When an object is interpolated into a string, its to_s method is called.

The to_a method provides an array-like representation of an object.

A bare list is a series of identifiers or literal objects separated by commas. It’s only valid in certain contexts such as array brackets, such that an array is constructed from the bare list. The star operator * more or less unwraps the brackets from the bare list allowing it to be embedded in, for example, another pair of brackets.

array = [1, 2, 3]

assert([*array] == array)

def f(a, b)
end

args = [1, 2]

assert(f(*args) == f(1, 2))

Converting strings with no reasonable integer equivalent to integers with to_i always results in 0. If the string begins with digits, the following nondigits are ignored. The to_f method is similar. The Integer and Float methods are stricter versions of the conversion functions.

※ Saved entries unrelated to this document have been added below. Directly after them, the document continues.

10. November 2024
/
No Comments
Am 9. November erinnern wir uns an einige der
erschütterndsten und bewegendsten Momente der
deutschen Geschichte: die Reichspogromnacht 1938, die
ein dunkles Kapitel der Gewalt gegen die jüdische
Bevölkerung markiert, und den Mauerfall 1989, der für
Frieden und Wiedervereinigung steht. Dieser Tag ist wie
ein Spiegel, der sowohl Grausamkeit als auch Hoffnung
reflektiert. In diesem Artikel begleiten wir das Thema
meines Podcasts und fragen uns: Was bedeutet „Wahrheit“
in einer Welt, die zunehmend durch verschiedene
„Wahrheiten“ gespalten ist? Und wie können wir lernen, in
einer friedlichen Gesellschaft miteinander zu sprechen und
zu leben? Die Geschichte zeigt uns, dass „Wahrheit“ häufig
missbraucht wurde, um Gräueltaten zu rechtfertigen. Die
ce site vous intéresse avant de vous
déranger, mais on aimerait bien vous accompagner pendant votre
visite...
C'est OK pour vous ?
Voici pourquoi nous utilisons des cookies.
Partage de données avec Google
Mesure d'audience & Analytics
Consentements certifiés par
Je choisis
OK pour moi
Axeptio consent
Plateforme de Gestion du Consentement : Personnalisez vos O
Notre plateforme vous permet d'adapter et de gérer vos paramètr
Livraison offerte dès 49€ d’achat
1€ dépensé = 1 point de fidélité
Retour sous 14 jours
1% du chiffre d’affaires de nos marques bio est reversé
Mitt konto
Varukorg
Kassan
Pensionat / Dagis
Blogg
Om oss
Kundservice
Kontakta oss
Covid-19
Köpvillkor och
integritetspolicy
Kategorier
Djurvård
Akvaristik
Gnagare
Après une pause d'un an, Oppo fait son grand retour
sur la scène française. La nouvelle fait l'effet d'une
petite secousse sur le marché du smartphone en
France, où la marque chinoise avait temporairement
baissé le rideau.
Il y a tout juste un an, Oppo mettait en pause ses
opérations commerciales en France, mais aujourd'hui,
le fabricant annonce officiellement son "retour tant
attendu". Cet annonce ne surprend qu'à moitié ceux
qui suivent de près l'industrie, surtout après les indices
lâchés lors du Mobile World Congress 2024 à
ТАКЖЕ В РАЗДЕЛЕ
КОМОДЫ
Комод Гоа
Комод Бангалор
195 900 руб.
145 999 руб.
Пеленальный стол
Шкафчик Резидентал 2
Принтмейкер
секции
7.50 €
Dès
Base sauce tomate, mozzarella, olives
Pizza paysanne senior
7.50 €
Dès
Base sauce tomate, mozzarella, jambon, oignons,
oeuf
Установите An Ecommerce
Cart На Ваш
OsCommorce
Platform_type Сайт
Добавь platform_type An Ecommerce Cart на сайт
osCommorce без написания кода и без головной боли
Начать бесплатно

The to_str function should be defined and used when an object needs to become a string, usually because they are string-like, compared to to_s which simply provides a string representation of the object. For example, String#+ uses to_str for converting the object to a string for the purpose of string concatenation, if it’s defined.

Similarly, objects can act as arrays if they define to_ary, to facilitate operations where the object must behave like an array, such as in array concatenation.